According to this creation story, human beings are an accidentally created lifeform who exist for a few short meaningless years: In time we will simply die and cease to exist – Hamlet’s first possibility. As Elton John so poetically suggests, maybe we are all just candles in the wind, and one day our candle will simply go out. Poof. So, with that idea firmly planted, I had no particular fear of death. In early adulthood, though, I was challenged with the idea that God may exist after all. The scientific evidence, as well as common sense, seemed to confirm that nothing comes from nothing, which at least argued for a creator, an intelligent designer. It was a process, but I came to believe that God does exist and that the Bible is fundamentally reliable. I came to understand that I was separated from God, that the physical resurrection of Jesus Christ is true, and that I can have peace with God and eternal life by believing in and calling on Jesus as God.

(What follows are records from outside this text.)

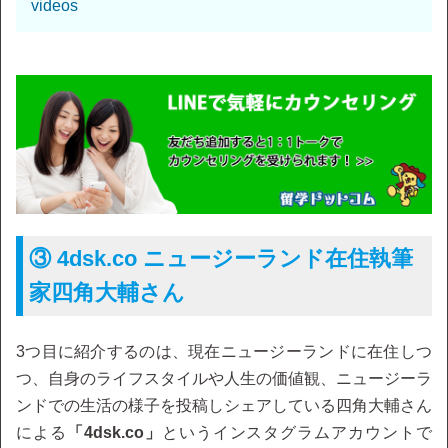
videos
③ 4dsk.co ニュージーランド在住執筆
家四角大輔さん
3つ目に紹介するのは、現在ニュージーランドに在住しつ
つ、自身のライフスタイルや人生の価値観、ニュージーラ
ンドでの生活の様子を投稿しシェアしている四角大輔さん
による
「4dsk.co」
というインスタグラムアカウントで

So, in answer to the question, I am not afraid of death. I know where I will be once I, as Hamlet so deftly put it, have “shuffled off this mortal coil.” I may be afraid of how I will die, as I am not a big fan of pain, but I do not fear death itself.
My original answer was shorter and included a follow up question:
Well, no. The question is, is the Bible reliable and historically accurate? What is the bibliographic test you use to confirm or deny the authenticity of ancient documents and how do we understand the various genre of the texts, in this case, in the Bible?
My question had two issues which guide us in addressing the third issue. Is the Bible reliable? That is, is the text that we have in our hands fundamentally reliable and faithful to what was originally written, and is it historically accurate? Are the events, times, and places it records actual events, times, places, and peoples, or were they fabricated for some reason? The third issue I brought up has to do with the various genres of texts in the Bible. The Bible is a collection of books which contains historical narrative, wisdom literature, poetry, etc. How we understand the text is determined by the type or genre. (For a more in-depth discussion of these issues than we can cover in this blog, I suggest reading a summary at Got Questions, “Is the Bible Reliable? )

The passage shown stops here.